In the past, where diagnostic tests such as smartwatches and portable ECG monitors are not as common, it’s likely only longer lasting episodes of AF were being caught, patients with AF were likely older, sicker, and had a different risk profile than patients who are now coming in with abnormal Apple Watch readings. In the past, with that older strata of AF patients (with likely longer episodes), there is strong evidence that many patients should take blood thinners to reduce their risk of stroke in the setting of AF. But what about the new patients with brief runs found on smartwatch?
Hence the NOAH AFNET 6 clinical trial that was presented last month at ESC in Amsterdam. Investigators randomized such patients with short AF runs to either taking blood thinners or not. Surprisingly, not only was there not a detectable benefit in taking blood thinners, the trial was ended early for blood thinners causing harm (significantly more major bleeding episodes without any improvement in prevented strokes).
Getting back to the topic at hand (medical AI research), importantly, all these patients have a diagnosis of AF. Can you imagine using this label to train either a screening or diagnostic AI algorithm? This trial calls into question whether even screening for short AF runs on smartwatches are worth it (as the historical evidence might not apply to such a different patient population), and also highlights how much significant heterogeneity there is within the same diagnosis.
Medical diagnoses are imprecise (and billing codes are even more imprecise), with many different types of patients falling into the same big buckets. Even the buckets we use evolve over time, as our understanding of the disease and our ability to identify the disease change.

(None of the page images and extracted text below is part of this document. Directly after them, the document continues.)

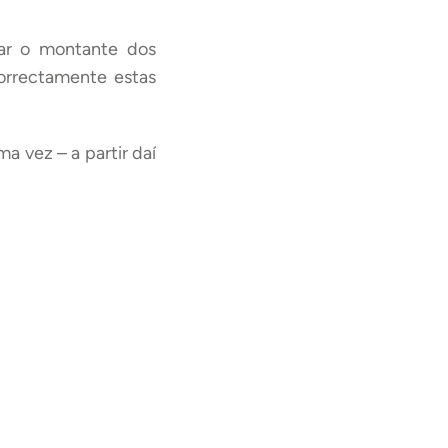
tar o montante dos
orrectamente estas
a vez – a partir daí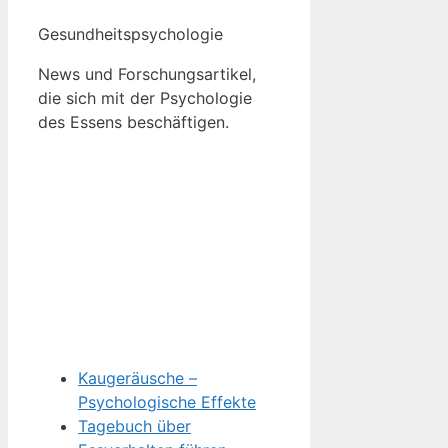
Gesundheitspsychologie
News und Forschungsartikel,
die sich mit der Psychologie
des Essens beschäftigen.
Kaugeräusche –
Psychologische Effekte
Tagebuch über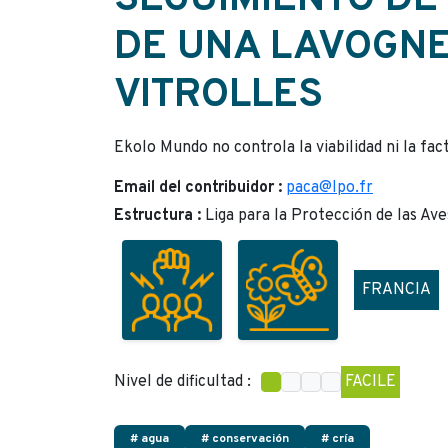
SEGUIMIENTO DE
DE UNA LAVOGNE
VITROLLES
Ekolo Mundo no controla la viabilidad ni la fac
Email del contribuidor :
paca@lpo.fr
Estructura :
Liga para la Protección de las A
FRANCIA
Nivel de dificultad :
FACILE
# agua
# conservación
# cría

And in this blog, we’ve described over and over - using imprecise labels for training AI models lead to a variety subtle challenges.
These Subtleties will actually dictate Real-World Performance
With many AI diagnostic or screening tools, the hidden premise is that the AI model can identify overlooked patients. While it would be natural to assume that the AI models could work by identifying subtle, earlier forms of disease (after all, that is the goal of screening tools and how non-AI screening tools work[3]), in actual deployment, that might not be the case at all.
When using diagnosis codes, or even clinic populations, to train AI models, you might be baking in the biases related to how the cohorts were recruited or which patients get access to care. In a speciality clinic, it might be only patients that have severe enough symptoms that brings them to care. With such a model, it’s not clear at all that it would work well to identify earlier or subtler cases.
And because of this, we very much need AI clinical trials.
[1] In this example, the description I’m using is trying to invoke pericarditis
[2] Given the state of LLM research right now, incantation is the right word. “Prompt Engineering”. It’s more alchemy than science right now.
[3] Screening tools in general find biomarkers in the causal pathway (the prostate generates PSA and polyp might become a large colon cancer), but as described in the previous blog, its not clear at all AI screening tools would work the same way.
"Medical diagnoses are imprecise with many different types of patients falling into the same big buckets."
This is so true. In medicine we lump many different diseases in the same bucket/diagnosis based on their symptoms ( eg. Diabetes, Hypertension, Ca Breast ) until we figure out the underlying cause or mechanism of disease ( Type 1 / 2 DM, HR Positive Breast cancer ).